The feature-importance output from XGBoost provides a detailed breakdown of how each variable contributes to the model, measured through gain, cover, and frequency. Sex (male) is the single most influential predictor by gain, accounting for approximately 32.5% of the total improvement in the loss function. This reinforces the historical reality that gender was the strongest determinant of survival on the Titanic.

Age and Fare follow closely behind, contributing roughly 22.0% and 21.5% of total gain, respectively. Age captures vulnerability in a nonlinear way, while fare serves as a proxy for socioeconomic status and cabin location. Interestingly, while Age and Fare appear in a large proportion of splits (high frequency and cover), Sex contributes the most when it is used, indicating that gender splits are particularly informative when they occur.

Passenger class effects are distributed across Pclass3, Pclass1, and Pclass2, with third class showing the strongest negative survival impact. Family-related variables (SibSp and Parch) contribute modest but meaningful gains, suggesting that traveling with family slightly modifies survival odds.

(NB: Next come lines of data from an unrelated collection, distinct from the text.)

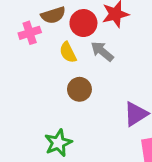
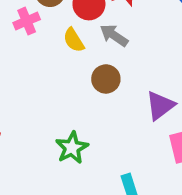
brown circle: (79, 89) -> (106, 79), moved

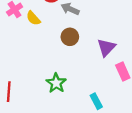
yellow semicircle: (74, 40) -> (33, 18), moved

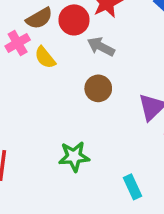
green star: (56, 83) -> (74, 156), turned 30

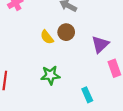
yellow semicircle: (45, 57) -> (47, 37), moved

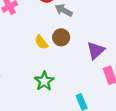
green star: (50, 75) -> (44, 81), turned -30

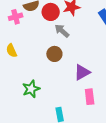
yellow semicircle: (41, 42) -> (11, 51), moved

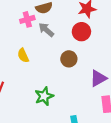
red circle: (51, 12) -> (81, 32), moved
gray arrow: (62, 31) -> (46, 30), moved

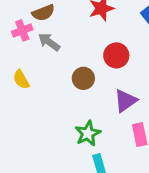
red circle: (81, 32) -> (116, 55), moved
green star: (44, 96) -> (88, 133), moved

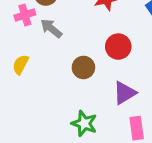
yellow semicircle: (21, 80) -> (21, 64), turned 54
green star: (88, 133) -> (84, 123), turned -30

Finally, Embarked variables play a minor role, consistent with results from logistic regression, GAMs, and BART.

library(xgboost)
set.seed(19)

vars <- c("Survived","Pclass","Sex","Age","SibSp","Parch","Fare","Embarked")

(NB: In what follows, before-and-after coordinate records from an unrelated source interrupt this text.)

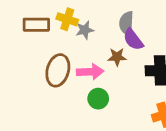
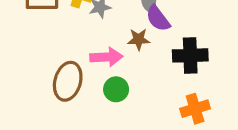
brown ellipse: (58, 70) -> (68, 81), moved

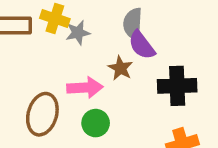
brown star: (139, 39) -> (120, 68), turned 30

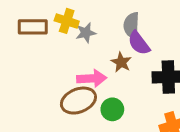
brown ellipse: (42, 114) -> (78, 101), moved, turned 52
green circle: (96, 123) -> (112, 109), moved

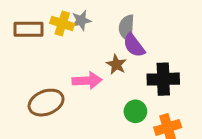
gray star: (86, 33) -> (81, 21), moved
brown ellipse: (78, 101) -> (46, 103), moved
green circle: (112, 109) -> (135, 111), moved

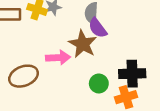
brown star: (116, 64) -> (83, 44), size x1.6
black cross: (163, 79) -> (132, 74), moved

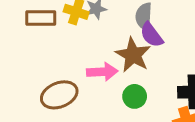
green circle: (99, 84) -> (135, 96), moved

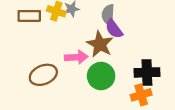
green circle: (135, 96) -> (101, 76), size x1.5

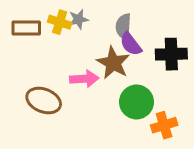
black cross: (147, 72) -> (171, 54), moved
brown ellipse: (43, 75) -> (44, 101), turned 44
green circle: (101, 76) -> (136, 102), moved

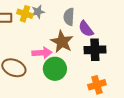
purple semicircle: (131, 44) -> (86, 29), moved
black cross: (171, 54) -> (95, 50), moved
green circle: (136, 102) -> (55, 69), moved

# training + test frames (already preprocessed earlier in your pipeline)
train2 <- train[, vars, drop = FALSE]
test2  <- test[,  vars[-1], drop = FALSE]

# factor handling
train2$Sex      <- factor(train2$Sex)
train2$Embarked <- factor(train2$Embarked)
train2$Pclass   <- factor(train2$Pclass)

test2$Sex      <- factor(test2$Sex, levels = levels(train2$Sex))
test2$Embarked <- factor(test2$Embarked, levels = levels(train2$Embarked))
test2$Pclass   <- factor(test2$Pclass, levels = levels(train2$Pclass))

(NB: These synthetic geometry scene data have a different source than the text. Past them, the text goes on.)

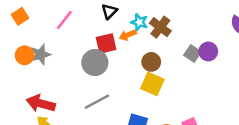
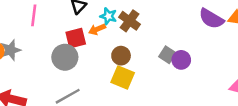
pink line: (64, 20) -> (34, 15), turned -30
purple circle: (208, 51) -> (181, 60), moved
gray square: (192, 54) -> (167, 55), moved

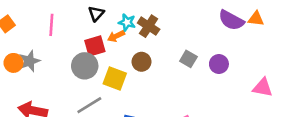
purple circle: (181, 60) -> (219, 64), moved
yellow square: (123, 78) -> (115, 79), moved

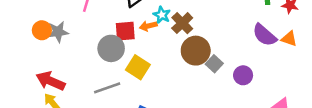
brown circle: (141, 62) -> (196, 51), moved, size x1.5

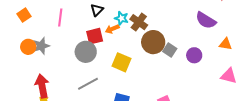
orange triangle: (289, 39) -> (226, 44), moved
yellow square: (138, 67) -> (122, 62), moved
red arrow: (51, 81) -> (42, 86), turned 65

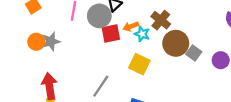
cyan star: (121, 18) -> (142, 34), moved
gray circle: (86, 52) -> (99, 16), moved
gray line: (88, 84) -> (101, 86), turned -30

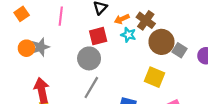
gray circle: (99, 16) -> (89, 58), moved
orange arrow: (131, 26) -> (122, 19), moved
yellow square: (139, 64) -> (154, 77), moved

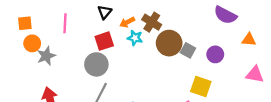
orange square: (22, 14) -> (25, 23), turned 32
orange circle: (26, 48) -> (32, 43), moved
yellow square: (154, 77) -> (201, 86), moved

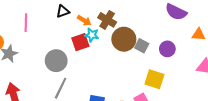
black triangle: (105, 12) -> (63, 11), turned 32
orange arrow: (127, 22) -> (84, 20), turned -120
red square: (104, 41) -> (80, 42), moved

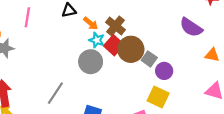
red square: (80, 42) -> (114, 45), moved, turned -36
purple circle: (167, 49) -> (164, 71), moved
gray circle: (56, 61) -> (91, 62), moved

# Kaggle test has 1 Fare NA -> fill using training median
test2$Fare[is.na(test2$Fare)] <- median(train2$Fare, na.rm = TRUE)

# drop any remaining incomplete training rows (should be none if you imputed earlier)
train2 <- train2[complete.cases(train2), , drop = FALSE]

# build matched design matrices (same dummy columns)
X_all <- model.matrix(~ . - 1, data = rbind(train2[, -1], test2), na.action = na.pass)
X_train <- X_all[1:nrow(train2), , drop = FALSE]
X_test  <- X_all[(nrow(train2) + 1):nrow(X_all), , drop = FALSE]
y_train <- train2$Survived

dtrain <- xgb.DMatrix(X_train, label = y_train)

params <- list(
  objective = "binary:logistic",
  eval_metric = "auc",
  eta = 0.05,
  max_depth = 4,
  subsample = 0.8,
  colsample_bytree = 0.8
)

# choose number of rounds via CV
cv <- xgb.cv(
  params = params,
  data = dtrain,
  nrounds = 3000,
  nfold = 5,
  early_stopping_rounds = 50,
  maximize = TRUE,
  verbose = 0
)

best_rounds <- if (!is.null(cv$best_iteration) && length(cv$best_iteration) > 0) {
  cv$best_iteration
} else {
  which.max(cv$evaluation_log$test_auc_mean)
}

# final fit and Kaggle predictions
final_fit <- xgb.train(params = params, data = dtrain, nrounds = best_rounds, verbose = 0)

test_prob <- predict(final_fit, xgb.DMatrix(X_test))
test_pred <- ifelse(test_prob >= 0.5, 1, 0)

submission_xgb <- data.frame(PassengerId = test_ids, Survived = test_pred)
write.csv(submission_xgb, "submission_xgboost.csv", row.names = FALSE)

head(submission_xgb)

##   PassengerId Survived
## 1         892        0
## 2         893        0
## 3         894        0
## 4         895        0
## 5         896        0
## 6         897        0

Model Comparison and Ranking

To conclude the analysis, I compared all fitted models using a consistent validation framework, focusing primarily on validation AUC as the key performance metric. AUC is especially appropriate for the Titanic dataset because it evaluates how well each model separates survivors from non-survivors across all possible classification thresholds, rather than relying on a single cutoff.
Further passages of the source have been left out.